The key services here are those belonging to the national system of Improving Access to Psychological Therapies, otherwise known as IAPT. Last year, these services saw and assessed 900,000 people and roughly half of those treated recovered during treatment. The average cost of treatment was about £1,000, which compares strikingly with the cost to the Exchequer of a person being on ESA for a year rather than working, which is £8,000. Obviously, we want as many as possible of these claimants to enter into treatment with IAPT, for both their sake and that of the taxpayer.

Amendment 52 proposes that as soon as claimants are awarded ESA by virtue of mental illness, they should immediately be referred by the jobcentre to the local IAPT service for assessment and treatment—unless they are so ill that they need to be referred to step 4 care, in which case they should be referred to secondary services.

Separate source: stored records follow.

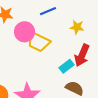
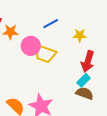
cyan rectangle: (67, 66) -> (84, 80), moved

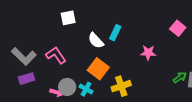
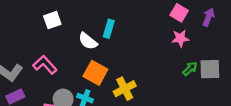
pink star: (148, 53) -> (180, 38), moved

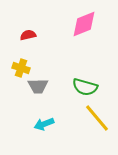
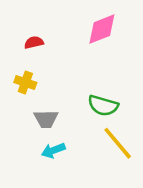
gray trapezoid: (38, 86) -> (46, 119), moved

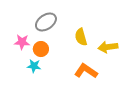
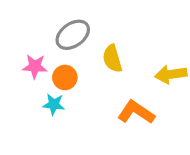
yellow semicircle: (81, 37) -> (112, 59), moved

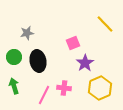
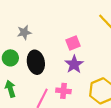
purple star: (85, 63) -> (74, 64), moved

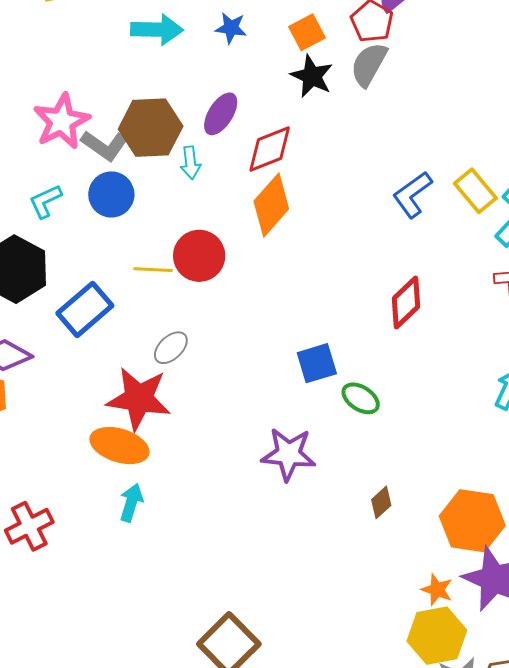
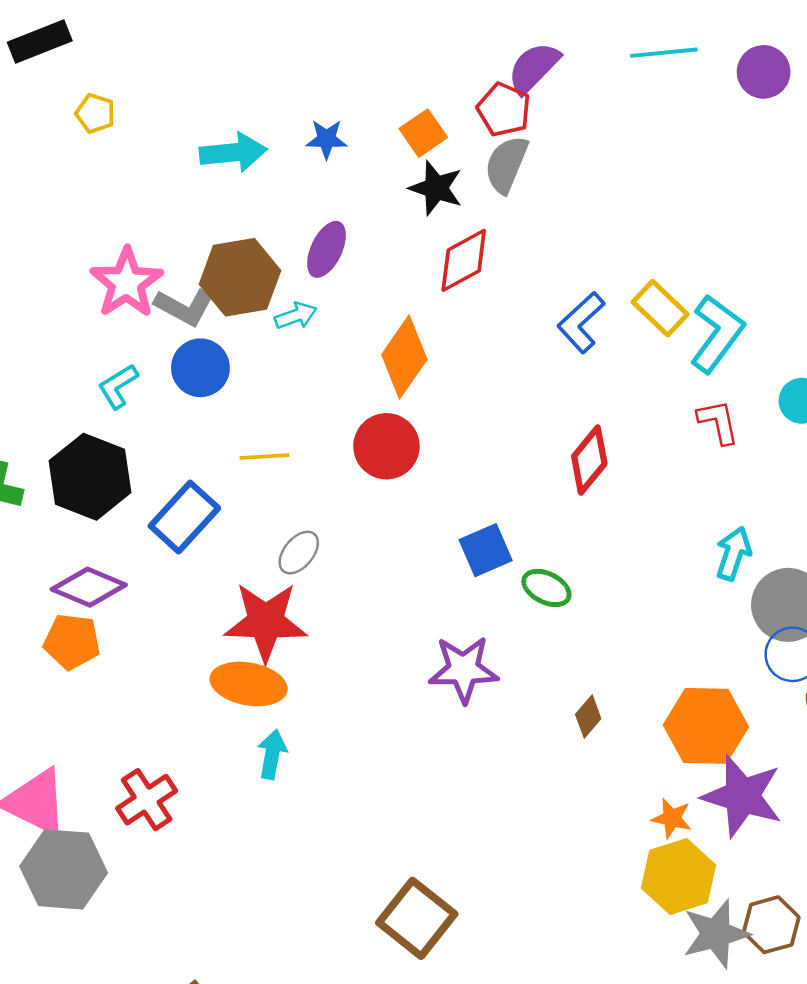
red diamond: (270, 149) -> (464, 260), moved
cyan arrow: (190, 163) -> (296, 316), turned -96
red circle: (199, 256) -> (386, 446), moved

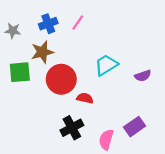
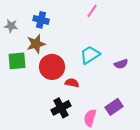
pink line: (78, 22) -> (92, 11), moved
blue cross: (48, 24) -> (41, 20), turned 35

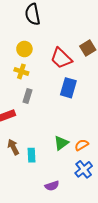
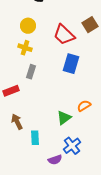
orange semicircle: (82, 145) -> (84, 106), moved
cyan rectangle: (32, 155) -> (35, 138), moved
blue cross: (84, 169) -> (72, 146), moved

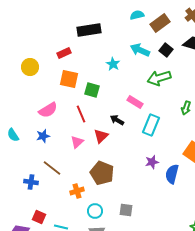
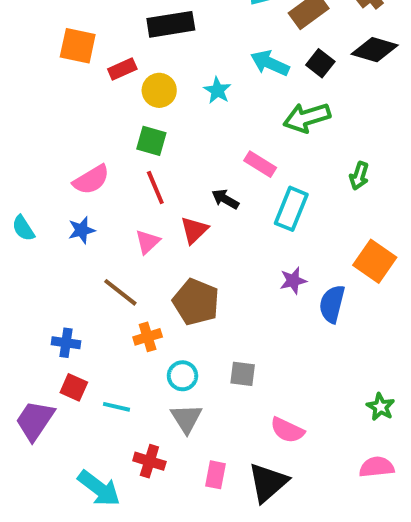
yellow circle: (30, 67) -> (159, 90), moved
orange square: (69, 79) -> (78, 46), moved
green square: (92, 90) -> (151, 141), moved
brown line: (52, 168) -> (120, 292), moved
blue cross: (31, 182) -> (66, 343), moved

The proposal does not involve compulsion. It says that the claimant should be offered assessment and treatment. However, if this is organised in a friendly way which assumes that this is simply what happens next, most claimants would accept it—though they should be offered the opportunity to say no.

Let me review a number of possible problems that have arisen in the discussion of this proposal—the proposal is not new. First, why is the referral to a psychological service rather than to something else? The answer comes of course straight from the NICE guidelines. Those say that all people with depression and anxiety disorders, which are the most common forms of mental disorder, should be offered modern, evidence-based psychological therapy. Clearly, that is what we need to bring about. The secondary mental health services are too busy with people who are more severely ill to be able to provide that to the vast body of people suffering from depression and anxiety disorders. That is the reason why IAPT was created and why it should have a key role in helping mentally ill people to get better and back into work. People can self-refer into IAPT, so there is no problem in having the jobcentre facilitate that without delay.